Riffel v. Union Truck Co.

180 Mich. 673 | Mich. | 1914

Brooke, J.

(after stating the facts). There are but three assignments of error:

“(1) The court erred in excluding the following question: ‘What was that accident the result of, in
your opinion?’ propounded to the witness Leonard Wall by Mr. Van Dyke, attorney for plaintiff.
“(2) The court erred in stating in the charge to the jury that ‘there is no proof of negligence.’
“(3) The court erred in directing a verdict for the defendant.”

We are of opinion that the answer to this question was properly excluded. All the facts surrounding the accident had been detailed to the jury. It was for the jury to draw such legitimate inferences from those *681facts as were warranted. It was not a case in which expert testimony was admissible. Lemon v. Railway Co., 59 Mich. 618 (26 N. W. 791); Jackson v. Railway Co., 161 Mich. 168 (125 N. W. 763).

The next two assignments of error may be treated together. They raise the controlling question in the case. In our opinion the verdict was properly directed for the following reasons: The only defect shown to exist in the truck at the time of the accident was that the axle on its underside was worn somewhat flat. It is uncontradicted that this flatness did not render the truck unsafe but that its existence» necessitated a more frequent oiling than otherwise. The record clearly shows that the duty of oiling rested upon the plaintiff himself. It is not even shown that the accident occurred by reason of there being insufficient oiling. From all the testimony, the conclusion is inevitable that the accident and resulting injury was caused by the coming off of the nut or burr which holds the wheel upon the axle. This is an accident which, in turning and backing of wagons, we should suppose to be of no infrequent occurrence. It was such an accident as a casual inspection by the plaintiff would have averted, and, according to the testimony in the record, the duty of inspection rested upon plaintiff himself. Indeed, he himself says, “Any man with a new tool ought to look the tool over before he takes it out.”

A glance at the alleged defective axle at the depot where plaintiff obtained his last load would undoubtedly have disclosed the condition of the nut. At the time he started from the depot, it must have been very nearly off, as the evidence discloses the fact that in going forward it was so threaded as to become tighter instead of looser through the friction between it and the end of the hub. We think the plaintiff, under the circumstances of this case, must be held to have as*682sumed the risk. Prentiss v. Manufacturing Co., 63 Mich. 478 (30 N. W. 109); Kean v. Rolling Mills, 66 Mich. 277 (33 N. W. 395, 11 Am. St. Rep. 492); Wheeler v. Berry, 95 Mich. 250 (54 N. W. 876); Breig v. Railway Co., 98 Mich. 222 (57 N. W. 118); Gavigan v. Railway Co., 110 Mich. 71 (67 N. W. 1097) ; Welch v. Brainard, 108 Mich. 38 (65 N. W. 667) ; Soderstrom v. Lumber Co., 114 Mich. 83 (72 N. W. 13) ; Hayball v. Railway Co., 114 Mich. 135 (72 N. W. 145) ; Mackey v. Furnace Co., 119 Mich. 552 (78 N. W. 783) ; Goga v. Foundry Co., 142 Mich. 340 (105 N. W. 859).

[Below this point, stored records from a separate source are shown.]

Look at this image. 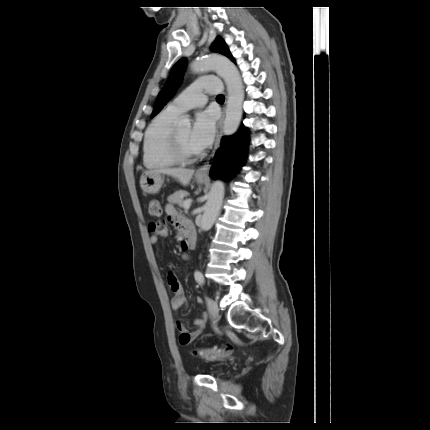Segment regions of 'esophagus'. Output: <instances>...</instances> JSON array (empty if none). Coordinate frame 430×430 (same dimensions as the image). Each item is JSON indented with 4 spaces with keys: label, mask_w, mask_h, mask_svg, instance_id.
I'll return each mask as SVG.
<instances>
[{
    "label": "esophagus",
    "mask_w": 430,
    "mask_h": 430,
    "mask_svg": "<svg viewBox=\"0 0 430 430\" xmlns=\"http://www.w3.org/2000/svg\"><path fill=\"white\" fill-rule=\"evenodd\" d=\"M222 126H223V118H222V120L220 121V123H219V125H218V128H217V136H216V141H215V145H214V149H213V151H212V153H211V155H210V158L209 159H212L213 157H214V155L216 154V152H217V150H218V148L220 147V141H221V138H222ZM210 163H209V161L205 164V165H203V166H201L197 171H196V174H198V175H201V176H207V174H208V171H209V169H210Z\"/></svg>",
    "instance_id": "34e87169"
}]
</instances>
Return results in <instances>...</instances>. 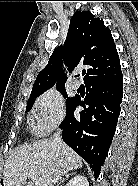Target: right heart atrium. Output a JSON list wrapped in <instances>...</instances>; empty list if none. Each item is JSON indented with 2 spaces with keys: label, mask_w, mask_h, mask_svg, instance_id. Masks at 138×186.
<instances>
[{
  "label": "right heart atrium",
  "mask_w": 138,
  "mask_h": 186,
  "mask_svg": "<svg viewBox=\"0 0 138 186\" xmlns=\"http://www.w3.org/2000/svg\"><path fill=\"white\" fill-rule=\"evenodd\" d=\"M64 117L65 103L57 89L50 88L37 98L34 122L41 133H48L58 127Z\"/></svg>",
  "instance_id": "obj_1"
}]
</instances>
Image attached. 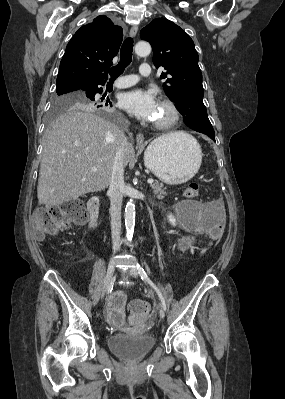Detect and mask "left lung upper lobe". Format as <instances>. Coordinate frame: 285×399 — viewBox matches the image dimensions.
<instances>
[{
    "instance_id": "obj_1",
    "label": "left lung upper lobe",
    "mask_w": 285,
    "mask_h": 399,
    "mask_svg": "<svg viewBox=\"0 0 285 399\" xmlns=\"http://www.w3.org/2000/svg\"><path fill=\"white\" fill-rule=\"evenodd\" d=\"M140 36L153 48V63L164 67L166 95L176 104L191 129L214 135L203 103L202 73L198 65V54L192 39L183 29L165 18L152 20L144 27Z\"/></svg>"
}]
</instances>
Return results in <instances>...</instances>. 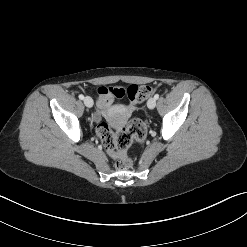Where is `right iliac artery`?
<instances>
[{
  "mask_svg": "<svg viewBox=\"0 0 247 247\" xmlns=\"http://www.w3.org/2000/svg\"><path fill=\"white\" fill-rule=\"evenodd\" d=\"M79 99L83 100L84 96L82 94L79 95Z\"/></svg>",
  "mask_w": 247,
  "mask_h": 247,
  "instance_id": "82829eb1",
  "label": "right iliac artery"
}]
</instances>
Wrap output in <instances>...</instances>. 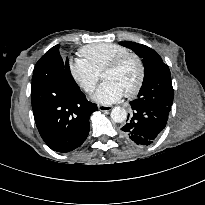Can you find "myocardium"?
Segmentation results:
<instances>
[{"mask_svg":"<svg viewBox=\"0 0 205 205\" xmlns=\"http://www.w3.org/2000/svg\"><path fill=\"white\" fill-rule=\"evenodd\" d=\"M128 60H134L138 67V76H137V80L135 84L133 85L132 88H130L129 90L125 92L126 96L132 97L141 90L144 80H145V76H146L145 64H144L143 59L139 55L134 54V53H127V54L118 56L117 58L113 59L111 62H109L104 67V69L101 72V76L103 75V73L107 71H113V70L118 69Z\"/></svg>","mask_w":205,"mask_h":205,"instance_id":"myocardium-1","label":"myocardium"}]
</instances>
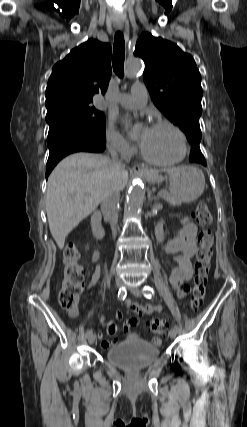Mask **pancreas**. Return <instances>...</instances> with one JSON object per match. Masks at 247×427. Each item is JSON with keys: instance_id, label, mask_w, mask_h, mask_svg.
Here are the masks:
<instances>
[{"instance_id": "pancreas-1", "label": "pancreas", "mask_w": 247, "mask_h": 427, "mask_svg": "<svg viewBox=\"0 0 247 427\" xmlns=\"http://www.w3.org/2000/svg\"><path fill=\"white\" fill-rule=\"evenodd\" d=\"M159 197L163 198L167 203H169L172 206L181 205V202L178 199H176L174 196H172L166 191H161L159 193Z\"/></svg>"}]
</instances>
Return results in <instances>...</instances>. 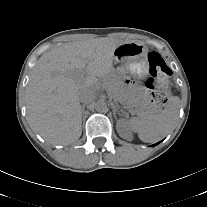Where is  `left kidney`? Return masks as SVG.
<instances>
[{
  "mask_svg": "<svg viewBox=\"0 0 207 207\" xmlns=\"http://www.w3.org/2000/svg\"><path fill=\"white\" fill-rule=\"evenodd\" d=\"M117 131L119 135L124 139H130L132 137L127 122L124 119L120 120L117 123Z\"/></svg>",
  "mask_w": 207,
  "mask_h": 207,
  "instance_id": "1",
  "label": "left kidney"
}]
</instances>
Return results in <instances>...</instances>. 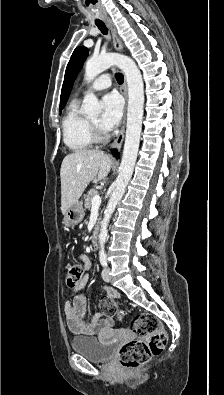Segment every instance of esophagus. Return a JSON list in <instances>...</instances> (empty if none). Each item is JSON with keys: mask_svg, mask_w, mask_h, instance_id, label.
I'll use <instances>...</instances> for the list:
<instances>
[{"mask_svg": "<svg viewBox=\"0 0 224 395\" xmlns=\"http://www.w3.org/2000/svg\"><path fill=\"white\" fill-rule=\"evenodd\" d=\"M105 22L111 30L114 48L117 51H122L123 45H122L120 38L118 37L116 27L114 26L111 19H106ZM122 94L124 95V98L127 102V82H126V79H124V83L122 86ZM125 123H126V108H125V112H124V118H123V123H122L121 129L112 144V148H117V149L121 148L123 140H124V134H125Z\"/></svg>", "mask_w": 224, "mask_h": 395, "instance_id": "34e87169", "label": "esophagus"}]
</instances>
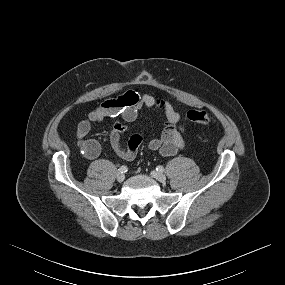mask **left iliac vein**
<instances>
[{"label":"left iliac vein","instance_id":"obj_1","mask_svg":"<svg viewBox=\"0 0 285 285\" xmlns=\"http://www.w3.org/2000/svg\"><path fill=\"white\" fill-rule=\"evenodd\" d=\"M151 176L158 180L159 182H165L166 181V176L163 173L157 172V171H152Z\"/></svg>","mask_w":285,"mask_h":285}]
</instances>
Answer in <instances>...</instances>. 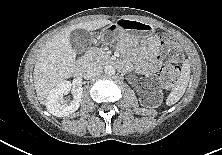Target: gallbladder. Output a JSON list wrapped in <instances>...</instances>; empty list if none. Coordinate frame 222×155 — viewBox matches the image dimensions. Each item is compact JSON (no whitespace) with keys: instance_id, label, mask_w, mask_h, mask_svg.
<instances>
[{"instance_id":"gallbladder-1","label":"gallbladder","mask_w":222,"mask_h":155,"mask_svg":"<svg viewBox=\"0 0 222 155\" xmlns=\"http://www.w3.org/2000/svg\"><path fill=\"white\" fill-rule=\"evenodd\" d=\"M70 43L76 52L83 53L90 48L92 37L88 31L76 29L70 35Z\"/></svg>"}]
</instances>
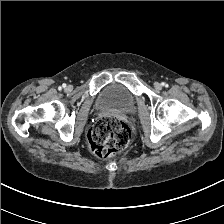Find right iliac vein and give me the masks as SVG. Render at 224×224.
I'll return each instance as SVG.
<instances>
[{
	"label": "right iliac vein",
	"mask_w": 224,
	"mask_h": 224,
	"mask_svg": "<svg viewBox=\"0 0 224 224\" xmlns=\"http://www.w3.org/2000/svg\"><path fill=\"white\" fill-rule=\"evenodd\" d=\"M70 89H71V86H68V87H67V90H70Z\"/></svg>",
	"instance_id": "1"
}]
</instances>
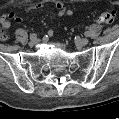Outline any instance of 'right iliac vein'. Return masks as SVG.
Masks as SVG:
<instances>
[{
  "instance_id": "1",
  "label": "right iliac vein",
  "mask_w": 119,
  "mask_h": 119,
  "mask_svg": "<svg viewBox=\"0 0 119 119\" xmlns=\"http://www.w3.org/2000/svg\"><path fill=\"white\" fill-rule=\"evenodd\" d=\"M37 43H38V40H37V39H32V40H30V42H29V46L33 47V46H35Z\"/></svg>"
}]
</instances>
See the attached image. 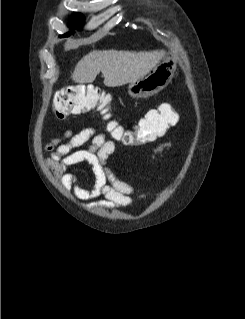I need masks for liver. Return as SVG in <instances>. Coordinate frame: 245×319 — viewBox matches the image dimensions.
I'll list each match as a JSON object with an SVG mask.
<instances>
[{
	"label": "liver",
	"instance_id": "liver-1",
	"mask_svg": "<svg viewBox=\"0 0 245 319\" xmlns=\"http://www.w3.org/2000/svg\"><path fill=\"white\" fill-rule=\"evenodd\" d=\"M164 55L163 50H94L76 64L71 77L75 83H92L102 72L106 86L119 87L143 77Z\"/></svg>",
	"mask_w": 245,
	"mask_h": 319
}]
</instances>
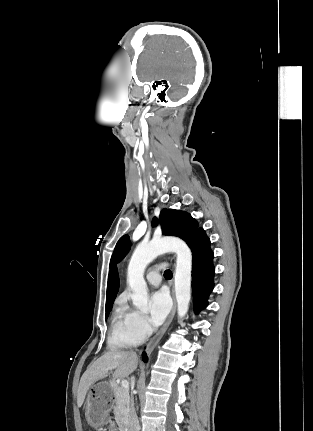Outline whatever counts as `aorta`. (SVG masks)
<instances>
[{"label":"aorta","mask_w":313,"mask_h":431,"mask_svg":"<svg viewBox=\"0 0 313 431\" xmlns=\"http://www.w3.org/2000/svg\"><path fill=\"white\" fill-rule=\"evenodd\" d=\"M175 252V294L177 312L180 318L188 312L191 299L192 254L187 244L174 237L154 239L148 244L138 245L132 254L127 270V283L132 291L131 298L135 307L142 312L148 311V289L144 279L147 265L157 256Z\"/></svg>","instance_id":"aorta-1"}]
</instances>
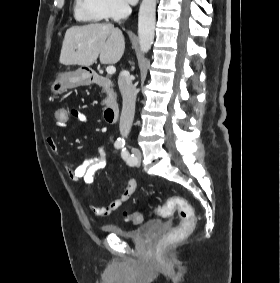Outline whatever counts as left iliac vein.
Wrapping results in <instances>:
<instances>
[{
  "instance_id": "obj_1",
  "label": "left iliac vein",
  "mask_w": 280,
  "mask_h": 283,
  "mask_svg": "<svg viewBox=\"0 0 280 283\" xmlns=\"http://www.w3.org/2000/svg\"><path fill=\"white\" fill-rule=\"evenodd\" d=\"M132 152H133V155L135 157V163L134 164L139 165L140 162H141V152H140V150L135 148V149H133Z\"/></svg>"
}]
</instances>
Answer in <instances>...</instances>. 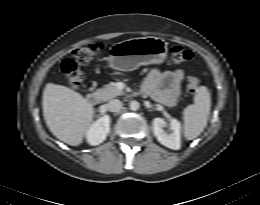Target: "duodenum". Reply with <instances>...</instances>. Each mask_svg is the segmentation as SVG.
Returning <instances> with one entry per match:
<instances>
[{
    "label": "duodenum",
    "instance_id": "duodenum-1",
    "mask_svg": "<svg viewBox=\"0 0 260 205\" xmlns=\"http://www.w3.org/2000/svg\"><path fill=\"white\" fill-rule=\"evenodd\" d=\"M86 101L91 105V106H97L100 101V97L97 93L95 92H89L86 95Z\"/></svg>",
    "mask_w": 260,
    "mask_h": 205
}]
</instances>
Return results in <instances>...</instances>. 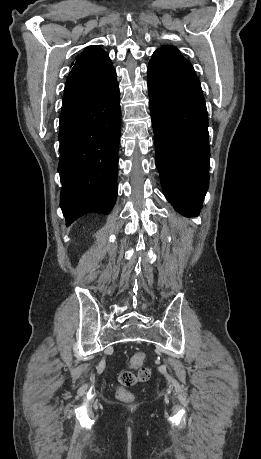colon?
I'll return each mask as SVG.
<instances>
[{
  "label": "colon",
  "mask_w": 261,
  "mask_h": 459,
  "mask_svg": "<svg viewBox=\"0 0 261 459\" xmlns=\"http://www.w3.org/2000/svg\"><path fill=\"white\" fill-rule=\"evenodd\" d=\"M144 359L145 355L142 352L133 354V356L130 358L129 364L132 368L138 370H123L119 373L118 380L121 386L118 387L116 392L119 399L124 401L130 400L132 395L129 391L126 390V388L134 386L137 383L146 382L149 379L151 371L147 367H142Z\"/></svg>",
  "instance_id": "colon-1"
}]
</instances>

In this connection it should be noted that the defect to which plaintiff called the attention of defendant’s superintendent at the brewery company was not in any wise connected with the accident or injury; it consisting in a tendency of the tire on the rear right wheel to come off.

The judgment is affirmed.

McAlvay, C. J., and Kuhn, Stone, Ostrander, Bird, Moore, and Steere, JJ., concurred.